The Annals of Eutychius of Alexandria (10th c. AD) – chapter 18c (part 3)

The reign of the Caliph Omar continues, with the seige of Damascus.  The Roman garrison defends the city against what is seen at the time as merely a large-scale raidBut in the end, after six months, the governor surrenders.

6. When the Muslims arrived at Damascus, Khalid ibn al-Walid camped near the “Bab ash-Sharqi”, Abu Ubayda ibn al-Garrah near the “Bāb al-Gābiyah”, Amr ibn al-As near the “Bāb Tuma”, and Yazid ibn Abi Sufyan near the the “Bāb as-Saghir (71)” and the “Bāb Kisan”.[1]  They besieged Damascus for six months less one day.  The Rum made raids against them every day, coming out now from one gate or another, keeping them engaged in combat.  Then the Muslims wrote to Omar ibn al-Khattab, informing him of the progress of affairs.  Omar ibn al-Khattab replied, sending a letter with which he removed the supreme command from Khalid ibn al-Walid and entrusted it to Abu Ubayda ibn al-Garrah.  The siege had now exhausted the inhabitants of Damascus, and Mansur, the prefect of Damascus, went up on the “Bāb ash-Sharqi” and spoke to Khalid ibn al-Walid, asking him to grant safety to him, to his family, to those who they were with him, and to the inhabitants of Damascus, with the exception of the Rum: in exchange for which he would open the gates of the city.  Khalid ibn al-Walid agreed to his request and wrote to him a covenant whose text read as follows:

“This is a statement by Khalid ibn al-Walid to the people of Damascus.  I will guarantee your lives, your homes, your property and your churches and I assure you that these will not be destroyed, nor your dwelling places and that you will be left alone.”

He handed over the parchment, and Mansur opened to Khalid ibn al-Walid the “Bāb ash-Sharqi”.  Khalid burst into the city shouting to his men: “Keep your swords in their sheaths.”  Once they entered the city, Khalid’s men shouted in chorus “Allahu Akbar” [=God is great].  Their shout came up to the Rum who were fighting at the [other] gates.  Realizing that Mansur had opened the door and had let the Arabs into the city, they gave up defending the gates and fled.  Abu Ubayda ibn al-Garrah came with a drawn sword from the “Bab al-Gabiyah”, and from “Bab as-Saghir” came Yazid ibn Abi Sufyan who was also with his sword drawn, and from the “Bab Tuma,” where there was still violent fighting, came in, always with a drawn sword, Amr ibn al-As.  Many men were killed at the “Bab Tuma” on both sides.  The Muslims were continuing to slaughter, and to take prisoners when Khalid ibn al-Walid, Abu Ubayda ibn al-Garrah, Yazid ibn Abi Sufyan and Amr ibn al-As met together in the place called “az-Zayyanin” where Mansur was with the [text] of the covenant in his hands.  Khalid ibn al-Walid made them aware of the guarantee which he had granted them.  Their opinions were divided.  Yazid ibn Abi Sufyan said: “We do not endorse the guarantee given to them,” while Abu Ubayda and Amr ibn al-As said: “We will recognize its validity” and cried out to their men, saying sheathe their swords.  Yazid instead shouted to his men not to put away their swords.  Then Amr ibn al-As said: “Come now, consider also that the city was taken based on our commitment of protection and there is peace between us.”  Thus they were all agreed.

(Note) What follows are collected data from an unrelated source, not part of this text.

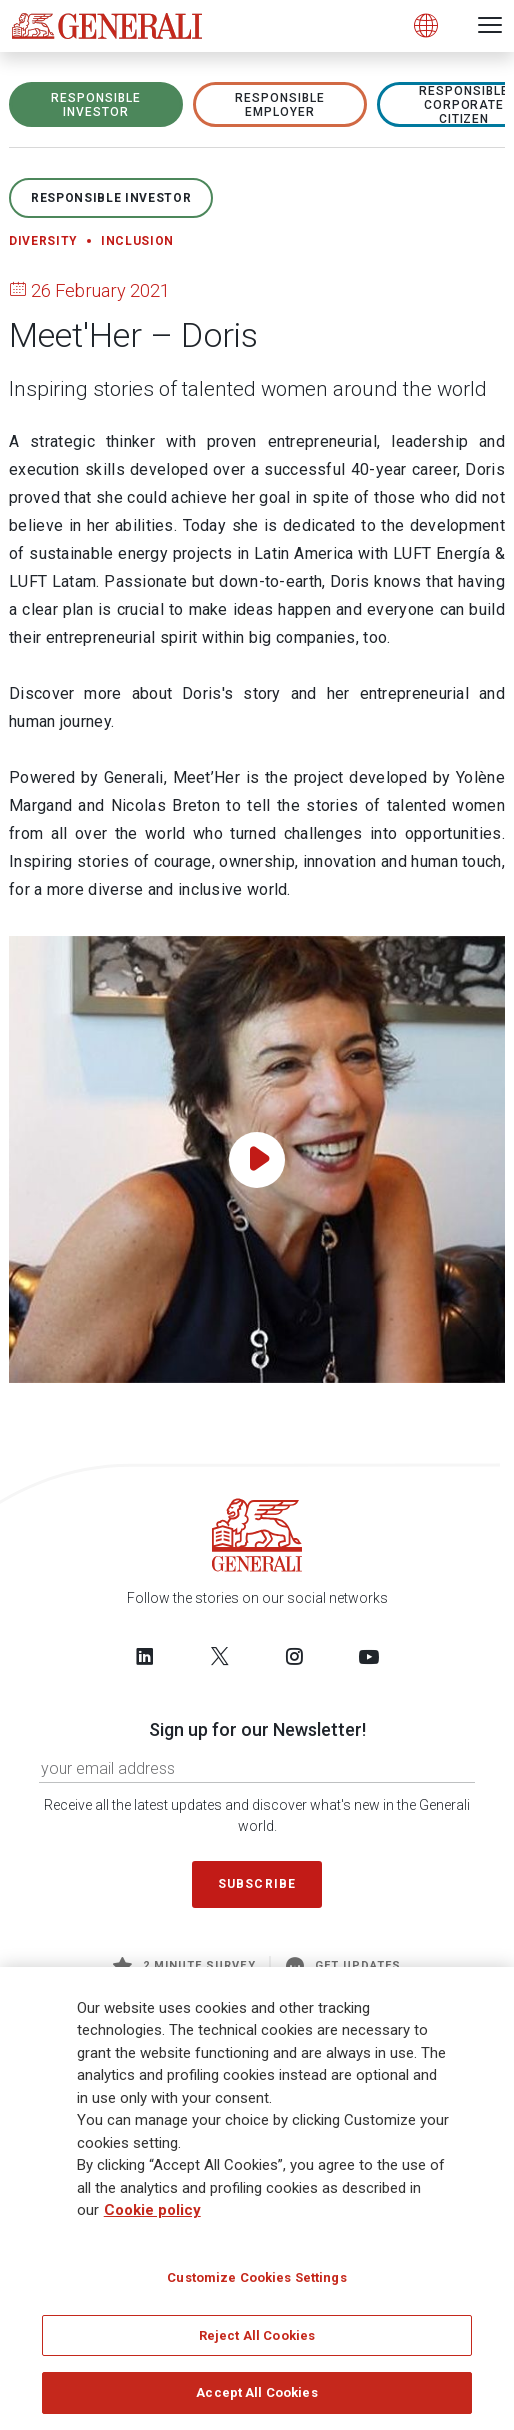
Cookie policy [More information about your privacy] (152, 2218)
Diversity (43, 241)
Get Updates (344, 1966)
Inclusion (137, 241)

Then Mansur said to them: “Promise me in the name of Allah”, and did write in the text “There swore in the name of Allah: Abu Ubayda ibn al-Garrah, Yazid ibn Abi Sufyan, Amr ibn al-As and Sarhabil ibn Hasana”.  Mansur took with him the text.  The Byzantine soldiers who had found safety reached King Heraclius at Antioch.

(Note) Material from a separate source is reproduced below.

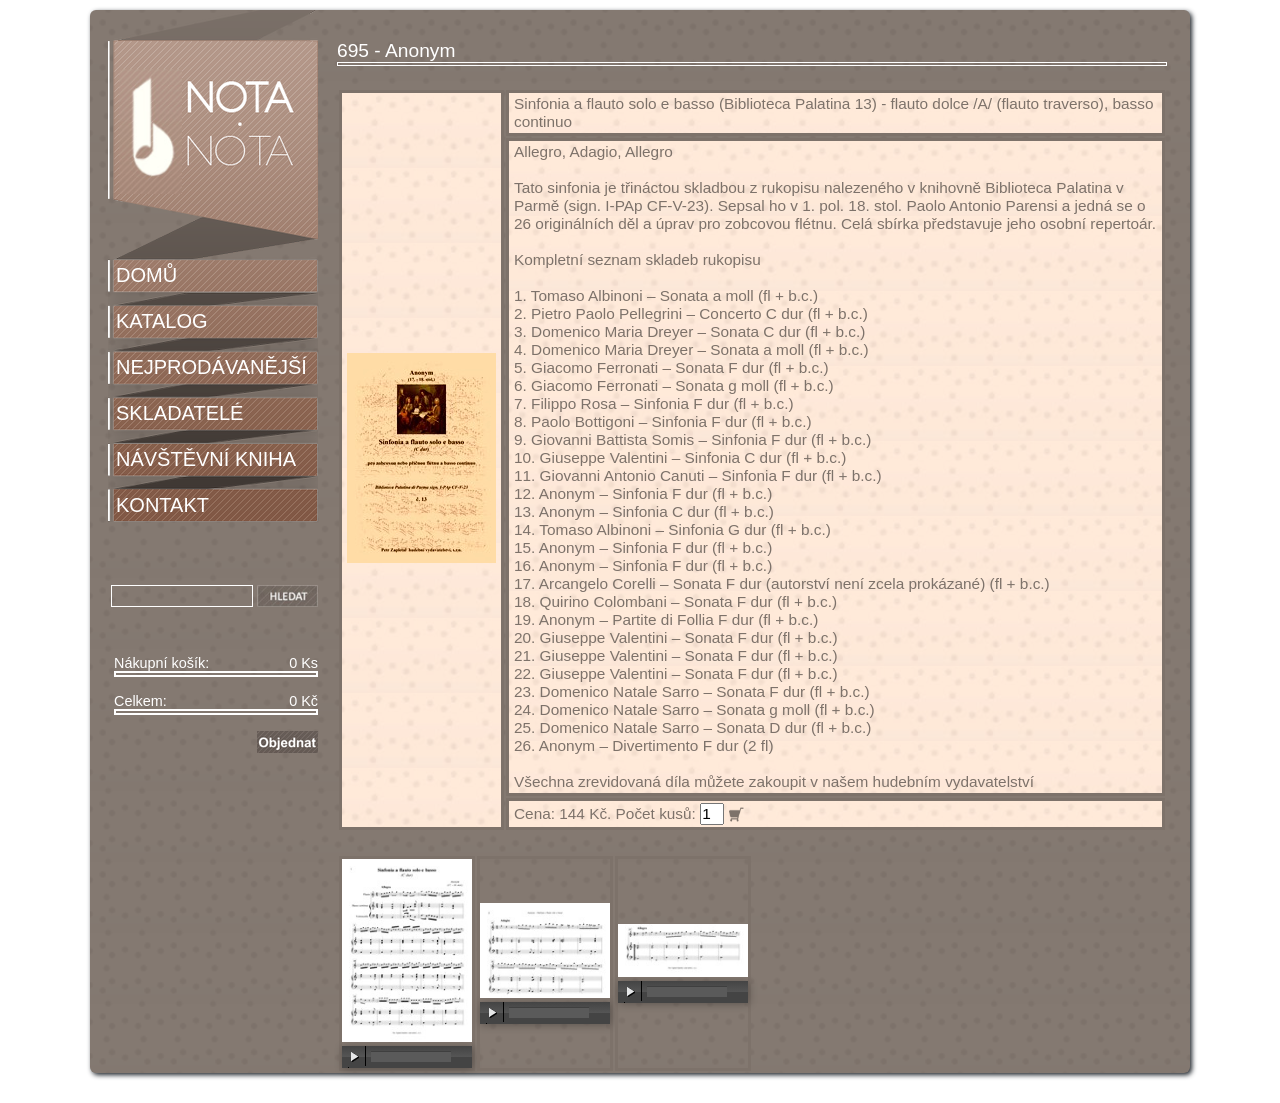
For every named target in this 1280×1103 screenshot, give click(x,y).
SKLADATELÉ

When King Heraclius understood that Damascus had been occupied he exclaimed:  “Peace to you, O Syria,” or “Peace to you, O Damascus of Syria”, and went on his journey till he came to Constantinople, in the third year of the caliphate of Omar ibn al-Khattab.  As for Mansur, prefect of Damascus, for his cowardly behaviour and for what he had done to the Rum, getting them killed, and for the help given to the Muslims against them, all the patriarchs and bishops of the whole earth cursed him.

Seven days later, a messenger announced to Omar ibn al-Khattab the fall of Damascus.

  1. [1]I.e. outside each of the gates (“bab”) of the city.

2 thoughts on “The Annals of Eutychius of Alexandria (10th c. AD) – chapter 18c (part 3)

  1. The Mansur mentioned in this text is supposed to be the grandfather of John of Damascus.

    John seems to have served as some kind of finance minister under the Ummayad Dynasty before retiring into monastic life.